WTH, it killed my whole reply!! I've got to rewrite it now. Ivan, I looked up the Seong Sil Kim case in Wikipedia, and, yes, she did win $9 million, but she did not "jump in front of the train". The evidence was that the NYC transit authority knew she was lying on the tracks 10 minutes before the train hit her. If you jump in front of a train there's no real chance to avoid you, but if you know someone is lying on the tracks 10 minutes in advance maybe there's a duty to stop. I think there's a material difference.

Nevertheless I am willing to settle my bet by paying you 40 cents. Please send me a stamped self-addressed envelope to collect your winnings.
There, nobody can say I'm not being fair :-)

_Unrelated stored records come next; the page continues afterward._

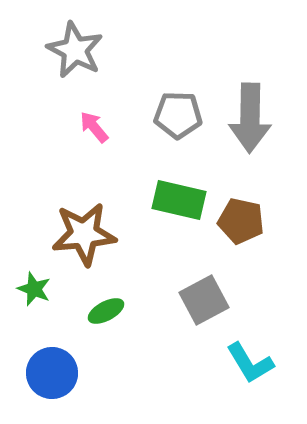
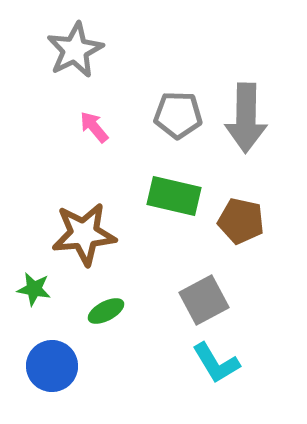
gray star: rotated 18 degrees clockwise
gray arrow: moved 4 px left
green rectangle: moved 5 px left, 4 px up
green star: rotated 12 degrees counterclockwise
cyan L-shape: moved 34 px left
blue circle: moved 7 px up
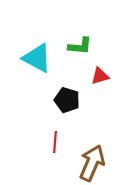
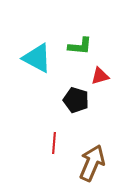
black pentagon: moved 9 px right
red line: moved 1 px left, 1 px down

I presented the McDonald's case in detail because I wanted to show how that jury award proves EXACTLY THE OPPOSITE of what it's usually cited as proving (i.e. rather than typifying a runaway jury award to an undeserving plaintiff, it actually shows a deserving, injured plaintiff doing a good job of proving their case and winning just compensation for the actions of an uncaring, greedy management that was, at root, criminally negligent about their own customers' physical safety).

The other (mostly hypothetical) situations you mention differ in that you are talking about someone with a weak case SUING -- not necessarily winning an award (although the drunk might have a decent case against you if you weren't able to stop your car before hitting him).

Not only is there a difference; even in states were punitive damages are still un-capped (and, as indicated in my earlier comment, the Bush crowd has succeeded in getting most states to legislate ceilings on punitive damage awards), an attorney won't take a plaintiff's case on contingency if he doesn't think there's a good chance of winning. And if an attorney won't take the case on contingency (which means agreeing up front that the lawyer gets paid NOTHING for his work if he doesn't win the case), that means a suit won't be filed. And even more -- even when the fee is contingency, the client STILL has to pay for various paperwork, filing fees, expert-witness fees, etc. -- so the plaintiff is still out-of-pocket if they lose the case, even if they pay no attorney's fee. (By the way in a suit brought -- and LOST -- by a relative of mine a few years ago, those "incidental" fees, even with no lawyer's fee, cost her $20,000.)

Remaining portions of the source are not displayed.